What is expected:
From the line with "5000 có tác dụng gì? Giá bao nhiêu? Mua ở" down to the final line of the material below, quote every line exactly and leave out all lines before it.
[Data extract Boundary: Start]
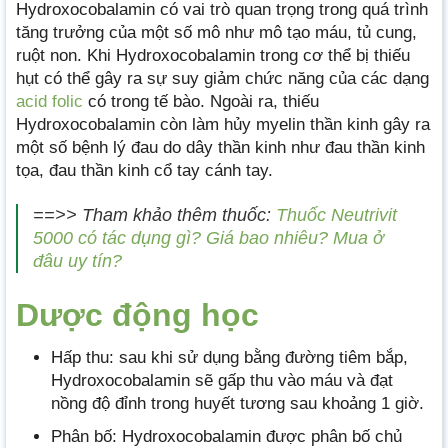
Hydroxocobalamin có vai trò quan trọng trong quá trình
tăng trưởng của một số mô như mô tạo máu, tủ cung,
ruột non. Khi Hydroxocobalamin trong cơ thể bị thiếu
hụt có thể gây ra sự suy giảm chức năng của các dạng
acid folic
có trong tế bào. Ngoài ra, thiếu
Hydroxocobalamin còn làm hủy myelin thần kinh gây ra
một số bệnh lý đau do dây thần kinh như đau thần kinh
tọa, đau thần kinh cổ tay cánh tay.
==>> Tham khảo thêm thuốc:
Thuốc Neutrivit
5000 có tác dụng gì? Giá bao nhiêu? Mua ở
đâu uy tín?
Dược động học
Hấp thu: sau khi sử dụng bằng đường tiêm bắp,
Hydroxocobalamin sẽ gấp thu vào máu và đạt
nồng độ đỉnh trong huyết tương sau khoảng 1 giờ.
Phân bố: Hydroxocobalamin được phân bố chủ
[Data extract Boundary: End]
Response area:
5000 có tác dụng gì? Giá bao nhiêu? Mua ở
đâu uy tín?
Dược động học
Hấp thu: sau khi sử dụng bằng đường tiêm bắp,
Hydroxocobalamin sẽ gấp thu vào máu và đạt
nồng độ đỉnh trong huyết tương sau khoảng 1 giờ.
Phân bố: Hydroxocobalamin được phân bố chủ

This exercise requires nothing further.